Ava is aging out soon. For those of you not in the special needs world, it means that she will be turning three and transitioning from early intervention into the school district. The district will be responsible for her services - and hopefully providing her what she needs.
It is no easy task to get your child an appropriate education. And it is more than that. Ava is still young. Her brain is still forming. She still has the potential to recover from autism - at least, to be functional in normal society and have the necessary life skills to be independent. Her education IS her treatment. I can give her so much at home. But I am not a professional. Neither is my husband. Autism requires skilled practitioners.
Can you imagine having a child with a horrible disorder - and his/her chance for a normal, functioning life hinges on the quality of the education he/she will get? And I don't just mean being able to read or write -- I mean being able to walk down the street and not wander into traffic. I mean being able to go to the toilet unassisted. I mean having the basic skills to take care of oneself. Her placement into the most appropriate program is critical. Her livelihood depends on it.
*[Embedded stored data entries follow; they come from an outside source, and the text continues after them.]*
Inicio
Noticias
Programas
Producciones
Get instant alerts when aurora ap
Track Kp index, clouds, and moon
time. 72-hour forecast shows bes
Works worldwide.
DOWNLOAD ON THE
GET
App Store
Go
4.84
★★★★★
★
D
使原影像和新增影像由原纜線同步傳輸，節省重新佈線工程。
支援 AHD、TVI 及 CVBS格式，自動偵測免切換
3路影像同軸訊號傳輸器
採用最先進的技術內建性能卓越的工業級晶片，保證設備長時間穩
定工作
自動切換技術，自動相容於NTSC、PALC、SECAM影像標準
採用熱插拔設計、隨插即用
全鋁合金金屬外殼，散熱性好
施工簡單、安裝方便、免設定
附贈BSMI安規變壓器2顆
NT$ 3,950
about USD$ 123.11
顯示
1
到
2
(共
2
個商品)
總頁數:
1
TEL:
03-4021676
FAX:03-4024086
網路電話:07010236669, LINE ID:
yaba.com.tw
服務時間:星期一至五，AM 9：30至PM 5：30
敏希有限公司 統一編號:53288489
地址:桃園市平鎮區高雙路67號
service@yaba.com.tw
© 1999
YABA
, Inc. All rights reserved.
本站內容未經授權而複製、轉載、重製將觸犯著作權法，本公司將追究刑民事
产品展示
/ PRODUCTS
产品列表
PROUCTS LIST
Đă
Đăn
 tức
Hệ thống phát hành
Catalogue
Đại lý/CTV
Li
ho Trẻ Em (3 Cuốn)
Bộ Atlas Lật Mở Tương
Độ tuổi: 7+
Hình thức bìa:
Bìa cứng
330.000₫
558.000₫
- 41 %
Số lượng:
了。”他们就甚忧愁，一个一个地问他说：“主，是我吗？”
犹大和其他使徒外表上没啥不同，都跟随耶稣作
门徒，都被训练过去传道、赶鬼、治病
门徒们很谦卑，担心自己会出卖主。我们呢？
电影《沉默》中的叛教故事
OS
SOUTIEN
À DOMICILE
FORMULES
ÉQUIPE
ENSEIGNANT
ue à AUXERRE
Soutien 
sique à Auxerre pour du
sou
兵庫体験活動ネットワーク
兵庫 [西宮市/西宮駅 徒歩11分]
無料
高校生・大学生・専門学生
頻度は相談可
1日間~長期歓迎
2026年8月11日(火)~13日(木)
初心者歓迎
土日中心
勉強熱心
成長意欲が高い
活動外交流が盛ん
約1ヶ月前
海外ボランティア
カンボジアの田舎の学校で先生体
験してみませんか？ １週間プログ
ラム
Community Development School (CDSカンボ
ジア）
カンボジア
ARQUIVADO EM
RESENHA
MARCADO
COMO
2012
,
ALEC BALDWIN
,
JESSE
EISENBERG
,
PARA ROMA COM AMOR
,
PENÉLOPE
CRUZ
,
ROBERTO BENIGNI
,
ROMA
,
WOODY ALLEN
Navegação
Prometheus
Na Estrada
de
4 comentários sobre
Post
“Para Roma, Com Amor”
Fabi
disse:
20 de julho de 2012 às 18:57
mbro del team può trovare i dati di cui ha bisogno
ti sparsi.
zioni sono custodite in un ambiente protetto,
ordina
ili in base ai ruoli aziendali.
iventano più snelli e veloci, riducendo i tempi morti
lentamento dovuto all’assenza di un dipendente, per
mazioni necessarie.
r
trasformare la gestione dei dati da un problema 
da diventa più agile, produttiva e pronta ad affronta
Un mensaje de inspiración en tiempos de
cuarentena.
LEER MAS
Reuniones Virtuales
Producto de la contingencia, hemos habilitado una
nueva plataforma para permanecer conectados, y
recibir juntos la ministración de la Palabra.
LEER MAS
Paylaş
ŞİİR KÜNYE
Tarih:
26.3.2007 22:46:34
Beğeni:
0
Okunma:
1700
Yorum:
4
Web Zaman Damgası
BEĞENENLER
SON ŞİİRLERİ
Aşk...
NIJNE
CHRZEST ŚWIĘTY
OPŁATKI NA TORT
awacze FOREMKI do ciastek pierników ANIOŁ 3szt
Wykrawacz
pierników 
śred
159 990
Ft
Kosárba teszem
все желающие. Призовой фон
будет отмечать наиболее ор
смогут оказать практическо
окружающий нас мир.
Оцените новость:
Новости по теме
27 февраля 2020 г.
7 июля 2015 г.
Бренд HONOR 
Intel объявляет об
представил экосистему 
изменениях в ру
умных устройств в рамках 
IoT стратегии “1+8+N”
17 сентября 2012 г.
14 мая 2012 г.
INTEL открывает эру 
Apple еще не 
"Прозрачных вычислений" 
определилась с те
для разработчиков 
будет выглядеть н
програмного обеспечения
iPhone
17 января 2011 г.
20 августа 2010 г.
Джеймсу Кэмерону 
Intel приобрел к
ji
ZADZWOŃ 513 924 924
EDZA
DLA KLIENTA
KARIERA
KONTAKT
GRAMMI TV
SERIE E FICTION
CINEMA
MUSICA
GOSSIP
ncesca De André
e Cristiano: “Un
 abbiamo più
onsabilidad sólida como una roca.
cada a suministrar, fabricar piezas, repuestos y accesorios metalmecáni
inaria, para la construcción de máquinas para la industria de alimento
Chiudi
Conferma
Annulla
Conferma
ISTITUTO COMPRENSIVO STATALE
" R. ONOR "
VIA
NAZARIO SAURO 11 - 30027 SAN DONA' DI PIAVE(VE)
So now we enter the arena of the Individualized Education Plan, the document which will outline Ava's goals in her education. Her goals have to address her needs, in order to prepare her to mainstream into a classroom with typical peers. Hopefully, that transition will transpire.
But it all comes down to dollars and cents. School districts do not want to spend the money to education an autistic child in a specialized program. They want to generalize. All the special needs children in one classroom, with a few special sessions thrown in.
I can't gamble with Ava's livelihood. I need to get her what she needs to become a functioning adult. And I will.